I looked at Bob. He was biting his lip, his face turning a shade of purple I had never seen on a human being before.
Richard Dawson was suddenly very interested in his fingernails, his shoulders shaking rhythmically.
I tried to stay in character. I really did. I pulled my face into my most stern “Schultz” expression and reached into my pocket to kill the device.
But my fingers were thick, and the coat was heavy. Instead of turning it off, I somehow triggered a second spring inside the toy.
Suddenly, the pocket began to hop. The little tin cat was trying to walk inside my wool uniform.
The sound changed from a “mew” to a frantic, metallic grinding sound that echoed through the silent barracks.
“John, keep going!” the director yelled, though I could hear the crack in his voice.
I turned to Larry Hovis, intending to ask him what he was laughing at, but all that came out of my mouth was a high-pitched wheeze.
I couldn’t help it. The image of this terrifying Sergeant of the Guard being defeated by a three-inch tin toy was too much.
I broke. I didn’t just laugh; I disintegrated.
I fell onto one of the lower bunks, the bed springs groaning under my weight, as the “mewing” continued relentlessly from my pocket.
Once I started, there was no stopping the rest of them.
Robert Clary started making barking sounds from the corner, claiming there was a dog in the barracks to chase my cat.
Richard Dawson began a mock-serious investigation of my coat, narrating the “capture of the mechanical beast” in his best documentary voice.
The crew was leaning against the cameras, gasping for air.
One of the lighting guys actually had to sit down on the floor because he was laughing so hard he couldn’t hold the boom.
We lost forty-five minutes of production time that day.
Every time I looked at Bob Crane, he would just make a tiny “mew” sound under his breath, and I would lose it all over again.
The director eventually gave up.
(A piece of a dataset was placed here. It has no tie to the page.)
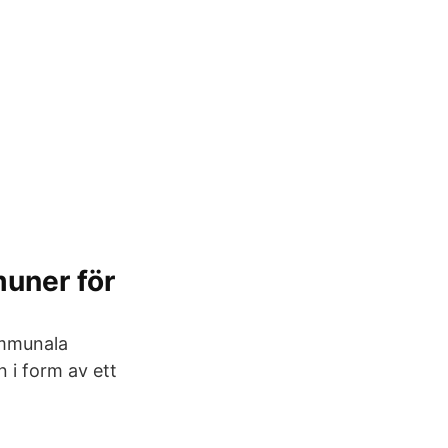
muner för
ommunala
 i form av ett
He walked over, reached into my pocket, pulled out the toy, and threw it across the set into a pile of prop hay.
He didn’t even yell. He just looked at us, shook his head, and said, “I’m going to my trailer. Call me when the war is over.”
People often ask me how we managed to make a show about a prisoner-of-war camp funny.
They ask if it felt wrong to find humor in such a dark setting.
I always tell them the same thing: The humor wasn’t in the setting. It was in the men.
We were a group of actors who genuinely loved each other, and we spent every day trying to make each other crack.
That tin cat became a legend on the set. For years afterward, I would find little mechanical toys hidden in my helmet, in my desk, and once even inside a loaf of prop bread.
They never let me be the “serious” sergeant for more than five minutes at a time.
As I sat there at that convention in 1971, looking at the fan and the rusty helmet, I realized that the helmet wasn’t the memory.
The memory was the sound of that ridiculous “mew” and the feeling of four of my best friends laughing until they cried.
In a world that can be so cold and rigid, sometimes the bravest thing you can do is let a little clockwork toy ruin your dignity.
It’s the moments where we lose control that we finally find out who we really are.
Have you ever had a moment where you absolutely had to stay serious, but the world had other plans for you?